Conclusion: Although reports of HIV/AIDS in 2002 were both slightly fewer than those in 2001 the largest number ever seen, a general tendency of increase due mainly to sexual contacts is still seen. Further attention is necessary for the future trend. Increase in HIV cases due to homosexual contracts among males requires further attention and active countermeasures. In the 2002 reports of the Research Group for socio-epidemiology on the trend of and intervention to prevent HIV infections (headed by Kihara, M.) according to the Working Group on prediction of HIV-infected cases and AIDS patients among Japanese in the near future (headed by Hashimoto, S.), HIV-infected persons through either infection route have increased rapidly, and it is predicted that HIV-infected persons without AIDS will become 22,000 by the end of 2006 (2.1 times more than the estimated number by the end of 2001) and the cumulative number of AIDS patients will become 5,000 (2.9 times the estimated number by the end of 2001). According to the Working Group on medical expenses for HIV/AIDS (headed by Hashimoto, S.), the cost of yearly medical expenses of HIV/AIDS in 2000 was estimated at \11,200,000,000. Future increase of patients accompanying increase in medical expenses is anticipated and preventive measures will become more important. For prevention of HIV/AIDS, instruction of fundamental knowledge of HIV/AIDS and other sexually transmitted infections (STIs), particularly to young people, understanding HIV/AIDS, avoiding sexual contacts with many unspecified persons, use of condoms to prevent STIs seem necessary (see p. 205-207 of this issue).
*(1) Report of AIDS patients: These are reports of HIV cases with AIDS-defining diseases already developed at diagnosis. They might not notice their HIV infection before development of AIDS.
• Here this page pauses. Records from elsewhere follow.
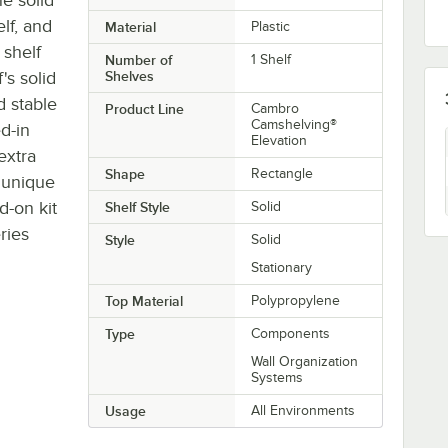
lf, and
Material
Plastic
 shelf
Number of
1 Shelf
's solid
Shelves
d stable
Product Line
Cambro
Camshelving®
d-in
Elevation
extra
Shape
Rectangle
r unique
d-on kit
Shelf Style
Solid
ries
Style
Solid
Stationary
Top Material
Polypropylene
Type
Components
Wall Organization
Systems
Usage
All Environments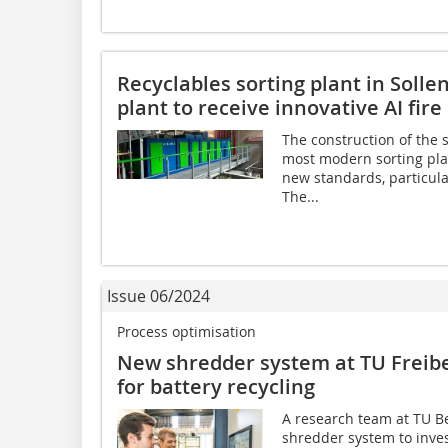
Recyclables sorting plant in Sollen
plant to receive innovative AI fir
The construction of the s
most modern sorting plan
new standards, particular
The...
Issue 06/2024
Process optimisation
New shredder system at TU Freibe
for battery recycling
A research team at TU B
shredder system to inves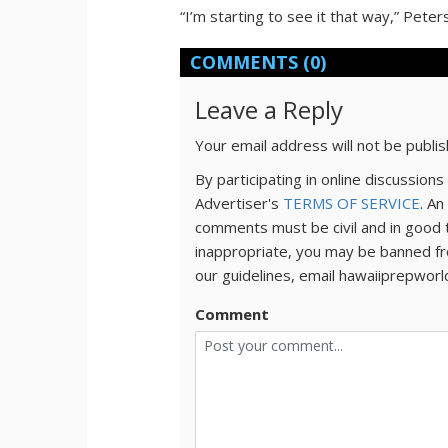
“I’m starting to see it that way,” Peter
COMMENTS
(0)
Leave a Reply
Your email address will not be publi
By participating in online discussio
Advertiser's
TERMS OF SERVICE
. An
comments must be civil and in good 
inappropriate, you may be banned fr
our guidelines, email hawaiiprepwor
Comment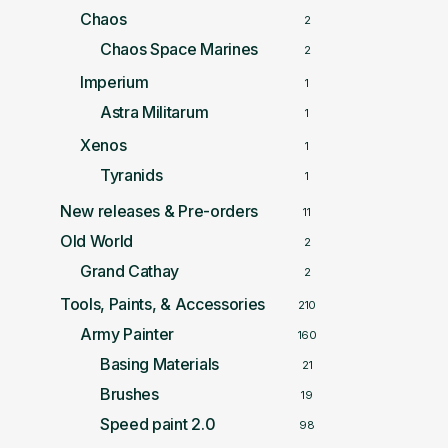
Chaos
2
Chaos Space Marines
2
Imperium
1
Astra Militarum
1
Xenos
1
Tyranids
1
New releases & Pre-orders
11
Old World
2
Grand Cathay
2
Tools, Paints, & Accessories
210
Army Painter
160
Basing Materials
21
Brushes
19
Speed paint 2.0
98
(2) Report of HIV-infected: Reports of those whose infection became clear by a chance (blood test, consultation of a hospital, or blood donation) during the incubation period (average 10 years) after HIV infection and before developing AIDS-defining disease (see IASR, Vol. 23, No. 5). Once reported as HIV-infected, they may not be reported as AIDS patients even developing AIDS-defining disease later (in this case, reported voluntarily as separate case-follow-up data). HIV/AIDS reports, therefore, reflect the infection status during the past 10 years and the opportunity to receive HIV testing, not indicating the real-time infection status.